On this episode of A Wiser Retirement™ Podcast, Casey Smith and Andrew Pratt, CFA, talk about market performance in 2023 and discuss the potential for choppy waters ahead. They also delve into market expectations, the comparison between growth and value investments, bond performance, and provide insights into the market’s future direction. They will educate you on the significance of asset allocation and diversification within portfolios, offering actionable steps for effectively managing risk exposure.
2023 was expected to be a year of doom and destruction in the market. All the predictions for this year were bleak. There was a lot of AI hype, which drove up market expectations and earnings growth projections. Strong GDP growth and a robust labor market played a significant role in the market’s great performance in 2023. Year to date, the S&P 500 is currently up a little over 17%, compared to being down 18% last year.
Growth vs Value
Another thing we look at is growth vs value. Value stocks tend to pay higher dividends, typically can’t grow their market share, and can be managed better. A growth stock is something like Apple or Pepsi. People thought value was going to make a comeback from 2022 into 2023, but that hasn’t happened at all. Growth has outperformed value by 24% YTD.
For conservative investors in 2022, the bond market was hard. Interest rates rose faster than ever in history. Year to date, bonds have performed slightly positive. This isn’t stellar, but it’s better than being down. The main thing to remember about bonds is that they are mainly for diversification and protection of the portfolio.
Concerns About Where the Market is Headed
One of the concerns in the market right now is the inverted yield curve. This is when the short term yield is higher than the long term yield. It has almost been inverted for a year now. The short term interest rate is supposed to be lower than the long term interest rate, but right now it’s flipped.
Another concern has to do with the index that looks at leading economic data, which is the leading economic indicators. This is put out by the conference board and they look at 10 different leading variables. That leading index has declined 16 months in a row.

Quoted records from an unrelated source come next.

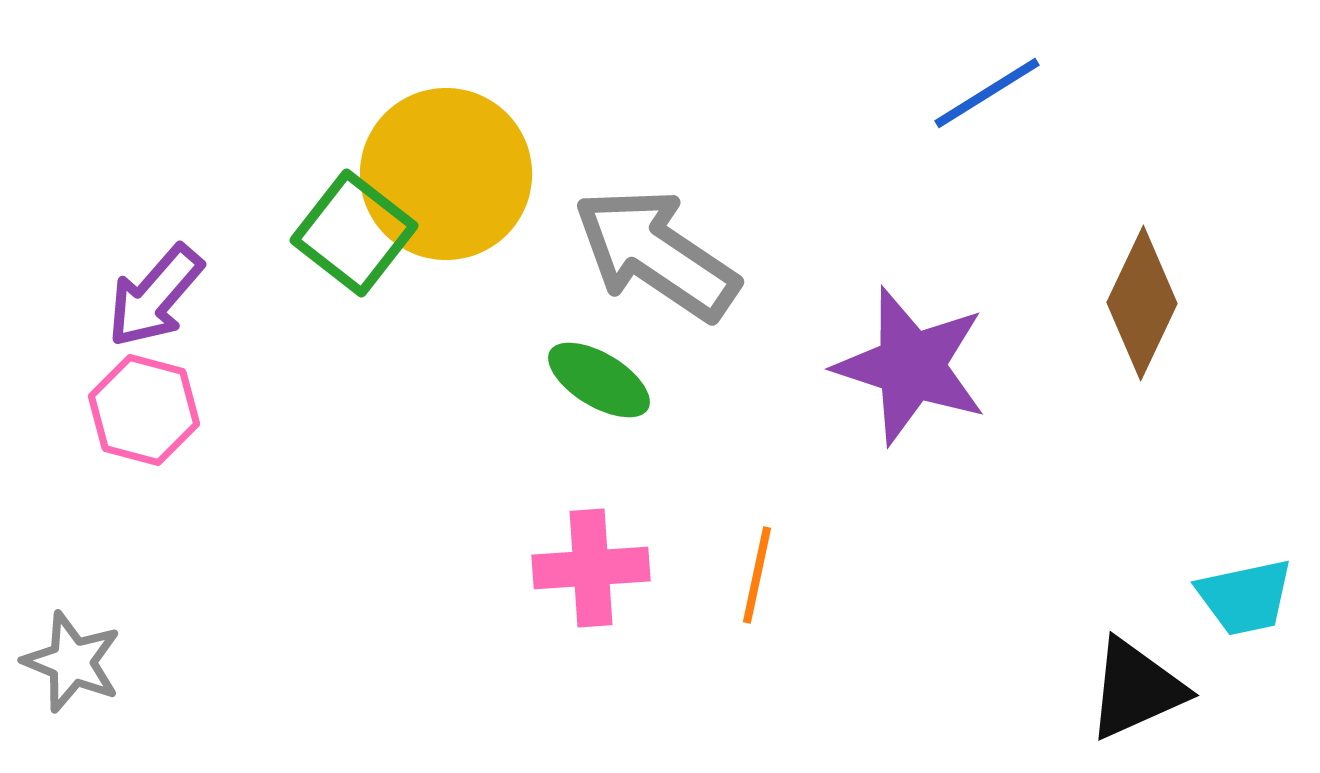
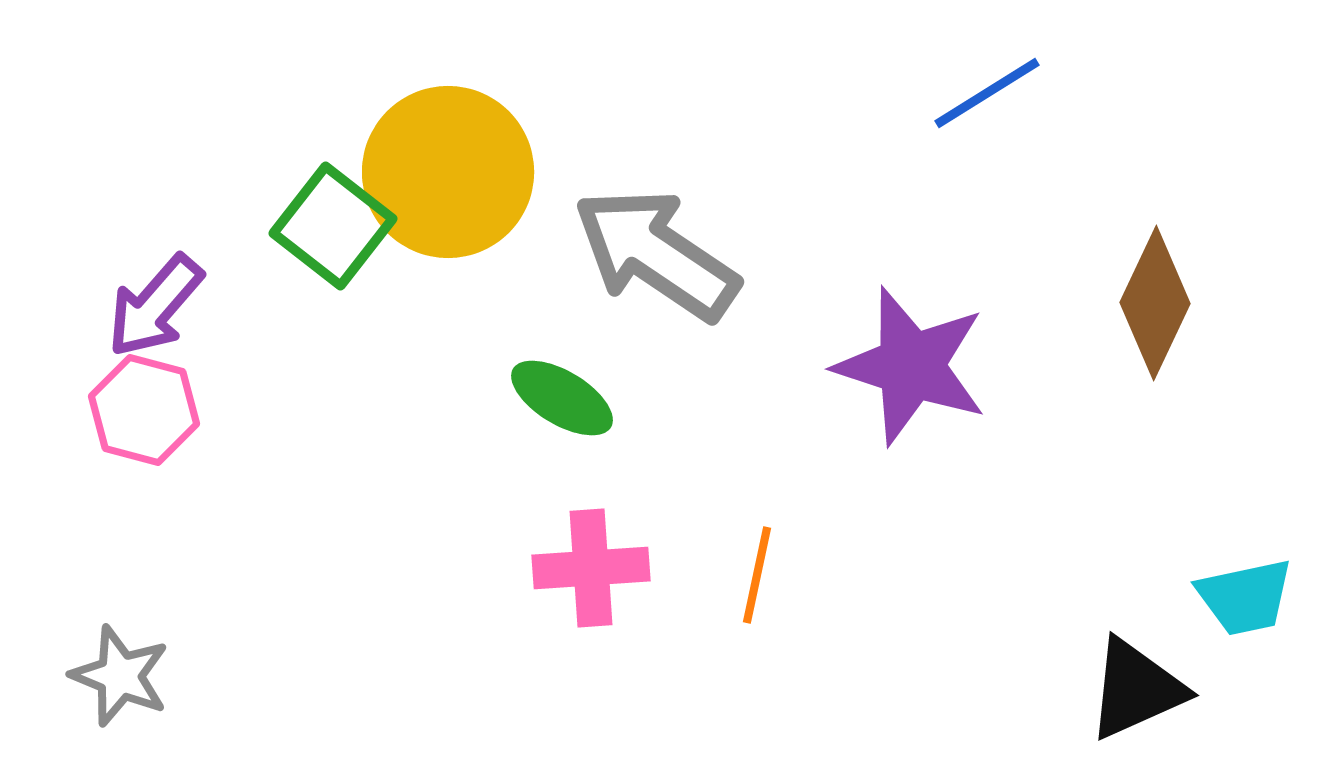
yellow circle: moved 2 px right, 2 px up
green square: moved 21 px left, 7 px up
purple arrow: moved 10 px down
brown diamond: moved 13 px right
green ellipse: moved 37 px left, 18 px down
gray star: moved 48 px right, 14 px down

What actions should investors take now?
At the end of the day, it’s important to keep in mind that your focus should be on the long-term. Stay invested and don’t get caught up on trying to time the market. When we take clients through our financial planning process and look at probabilities of success, every one of those probabilities includes repeating the great financial crisis. By having a plan in place like this, our clients are prepared no matter how the market ends up performing.